It sounds as though former Fukuoka Softbank Hawks' shortstop Munenori Kawasaki is going to get his wish. The NPB Free Agent stated his preference to play in the United States in a press conference a few weeks ago...but only for the Seattle Mariners. According to Larry Stone of the Seattle Times, Kawasaki is currently in town with his wife and he, and not Yu Darvish, will likely be joining the Mariners organization soon on what figures to be a minor league contract.
Kawasaki has trained with Mariners star Ichiro Suzuki in the past during off-seasons and was also his teammate on the 2006 and 2009 World Baseball Classic teams for WBC Champion Japan. He and Ichiro share the same agent, Tony Attanasio, too. As reported by NPB Tracker's Patrick Newman, Mariners scout Yasushi Yamamoto liked what he saw of Kawasaki in June.
"I’m grading him higher than (Minnesota Twins infielder Tsuyoshi) Nishioka and (New York Yankees minor leaguer Hiroyuki) Nakajima in baserunning and defense. If he can hit .250 in the Majors that will be enough (to play regularly)." said the scout that has spent the past seven seasons in Japan for Seattle.

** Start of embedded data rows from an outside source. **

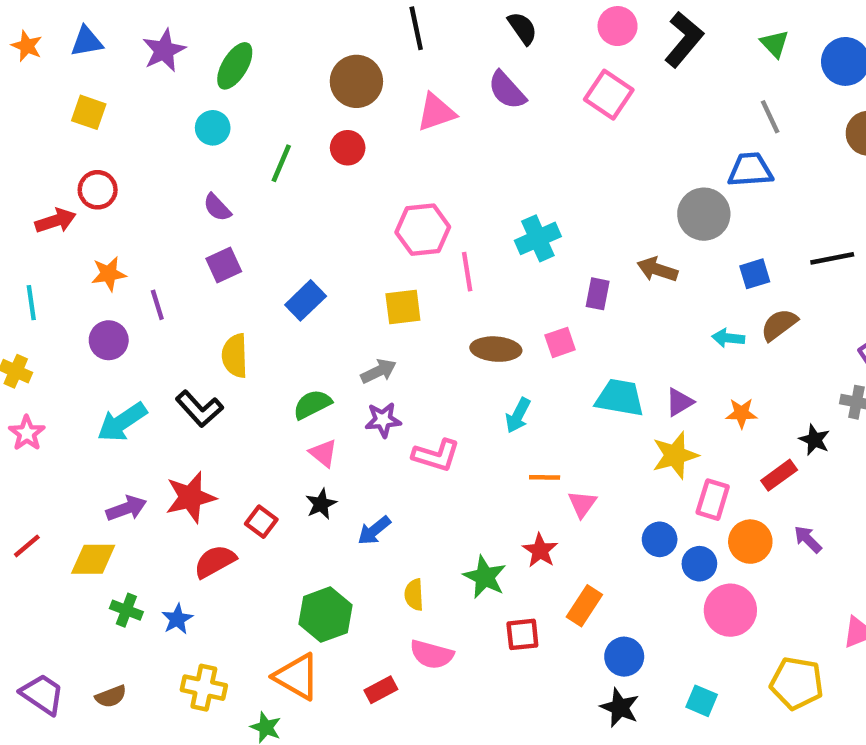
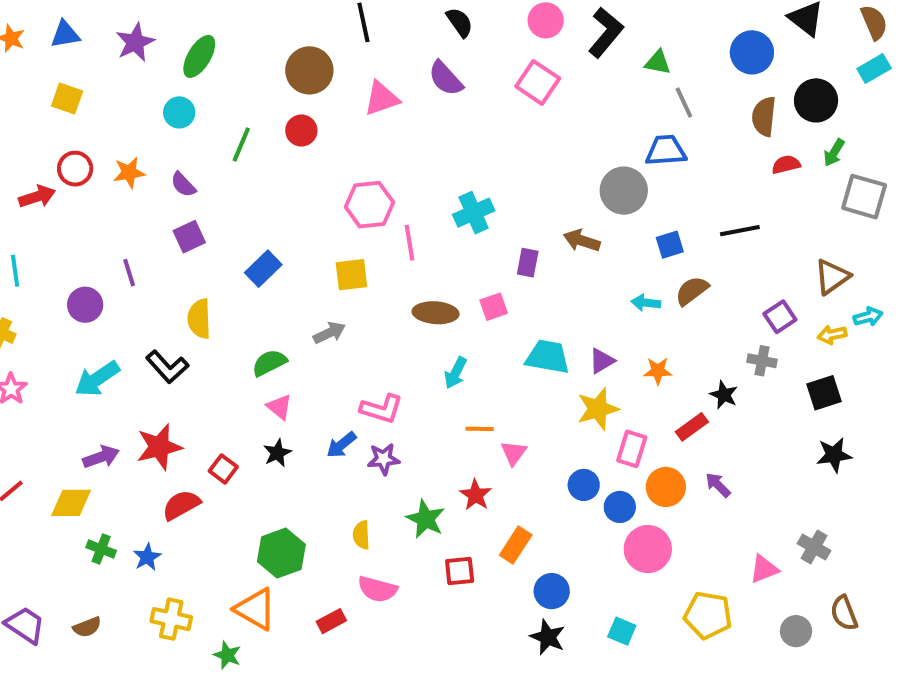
green triangle: (775, 44) -> (658, 62), moved, turned -36
orange star: (109, 274) -> (129, 173), moved
purple star: (383, 420) -> (383, 459), moved
blue arrow: (374, 530) -> (341, 445), moved

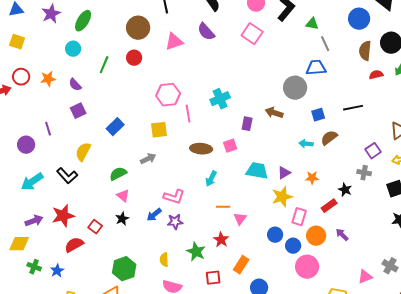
yellow semicircle: (199, 319) -> (83, 152), turned 30

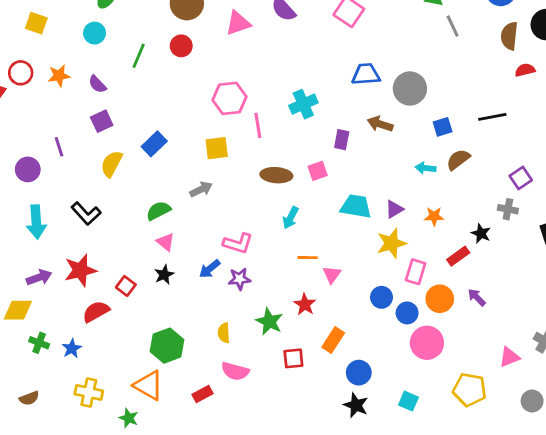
yellow square: (17, 42) -> (36, 23), moved
blue trapezoid: (316, 68) -> (366, 74), moved
yellow semicircle: (83, 152) -> (112, 164), moved
cyan arrow: (32, 182) -> (36, 222), turned -60

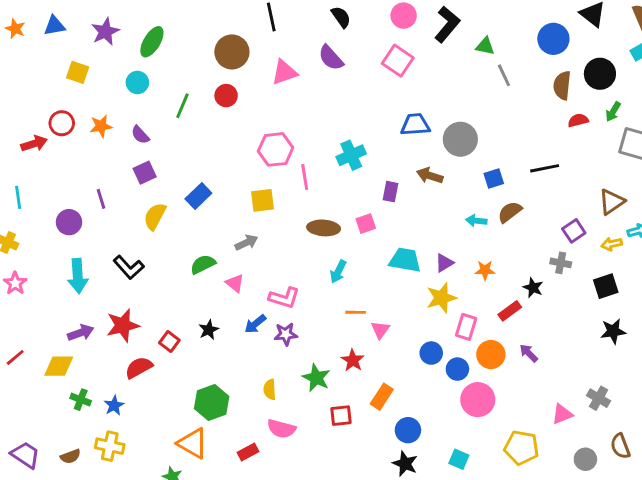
pink triangle: (166, 242) -> (235, 283), moved
yellow cross: (89, 392) -> (110, 446), moved

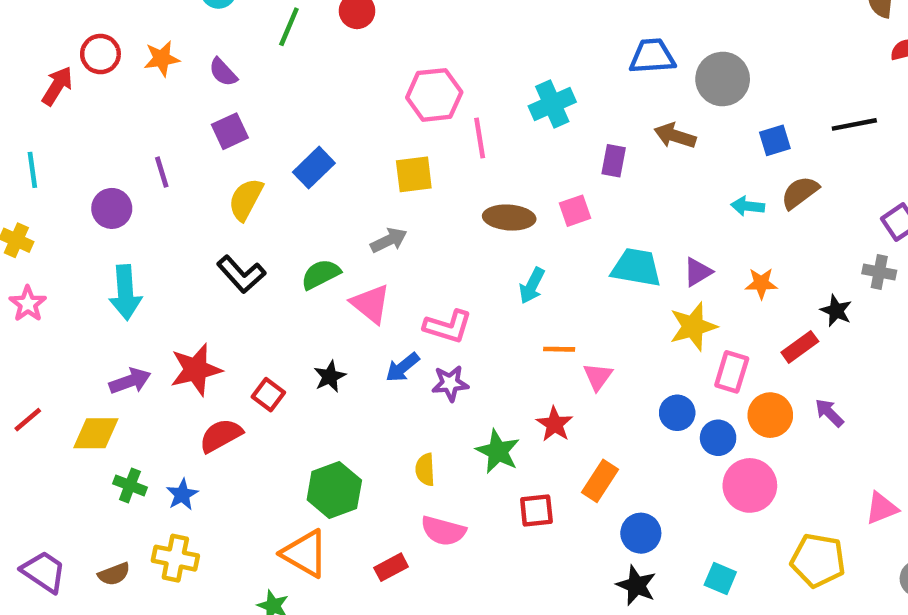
red arrow: (34, 144) -> (57, 86), turned -40
black L-shape: (129, 267) -> (241, 274), moved
pink triangle: (235, 283) -> (371, 304), size x1.4

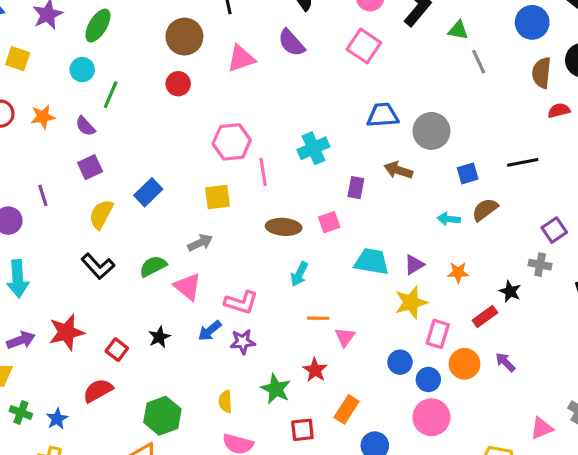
green line: (289, 27) -> (111, 95), moved
red semicircle: (221, 435) -> (98, 390), moved
pink circle: (750, 485) -> (431, 417), moved

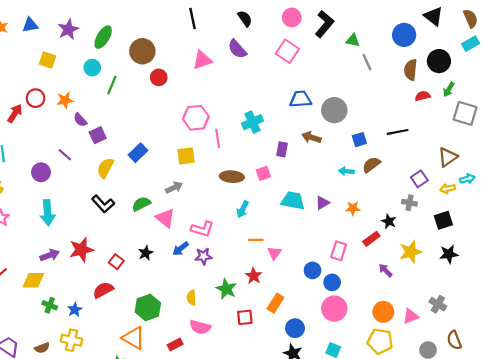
brown circle: (184, 37) -> (142, 51), moved
purple semicircle: (85, 126) -> (80, 120), moved
purple line: (43, 195) -> (65, 155), turned -32
yellow star: (411, 302) -> (411, 252), moved
orange circle: (464, 364) -> (383, 312), moved

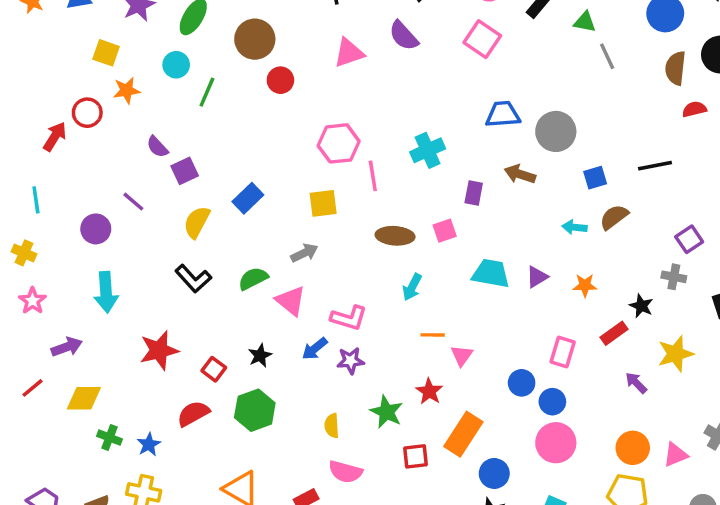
orange star: (65, 100) -> (127, 90), moved
purple arrow: (50, 255) -> (67, 347), moved
orange rectangle: (275, 303) -> (463, 434), size x1.4
green hexagon: (148, 307) -> (255, 410), moved

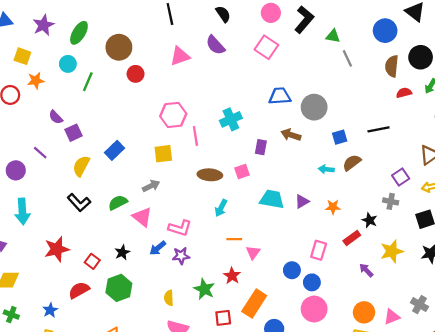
green cross: (109, 438) -> (11, 315), moved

Of course, coming off of a season where he hit just .267 in Japan, hitting .250 in the majors may not be in the cards for Munenori, who is very Ichiro-like in his slap-hitting, swing-at-everything style (his nickname "Satsuro" is partly because of Ichiro). That said, even though his career high in extra base hits is just 31, Kawasaki has hit .300 or better in five of the last eight seasons in Nippon Professional Baseball. He is a several-time All-Star (conflicting reports, but at least four) and two-time gold glove winner at shortstop. He's also played second and third base (which he played in the WBC).

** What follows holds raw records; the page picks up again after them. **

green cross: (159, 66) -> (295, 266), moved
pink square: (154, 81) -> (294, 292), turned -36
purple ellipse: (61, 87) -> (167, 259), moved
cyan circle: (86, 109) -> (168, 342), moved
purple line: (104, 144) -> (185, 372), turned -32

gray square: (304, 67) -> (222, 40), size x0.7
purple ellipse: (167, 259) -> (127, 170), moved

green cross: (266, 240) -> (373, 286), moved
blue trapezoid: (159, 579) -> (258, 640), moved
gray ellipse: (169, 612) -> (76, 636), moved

Here is more from Patrick on Kawasaki:
"Mune-rin" profiles as an MLB utility infielder, so I'll start with his glove. I think he has pretty good range and pretty good hands, but his arm is rather weak and would get exposed if he were to play every day on the left side of the infield.The last time I saw him play was in this season's Japan Series, and he made a number of good plays on some bad turf bounces. Kawasaki's first regular playing time in Japan was back in 2003 at 3B, so he's played there, and I know I've seen him at 2B but I don't know how much he's actually played there. He should be respectable all over the infield.
At the plate he's never been more than a singles/contact hitter. He used to be tougher to strikeout but glancing at his stats he's k'ed 84 or more times in each of the last three years. I don't recall why his 2009 numbers were bad, I thought he was injured but that was actually 2007 and 2008. Look at the stats though, he had 43 sac bunts that season, so maybe that had something to do with it. In 2011, NPB introduced a new ball, which dramatically reduced offense league wide. Smaller guys with less pop like Kawasaki were affected the most.
I'm sure this has come out already, but Kawasaki idolizes Ichiro. Kawasaki has worn #52 since turning pro, because it's the number after Ichiro. He's trained with Ichiro in the offseason for several years now.
He also has his own website, which you can find here (if you speak/read Japanese, let me know how it is).
This is the ultimate in "low-risk" signings, and if Kawasaki can perform defensively at shortstop at a major league level then he will be an upgrade from what the M's have as in-house options right now and stands a real chance of making the roster out of Spring Training. He really teed himself up for the Mariners' Front Office here, and they are at least taking a swing. Good to see. And who knows, perhaps having his understudy on the team might inspire Ichiro to great things.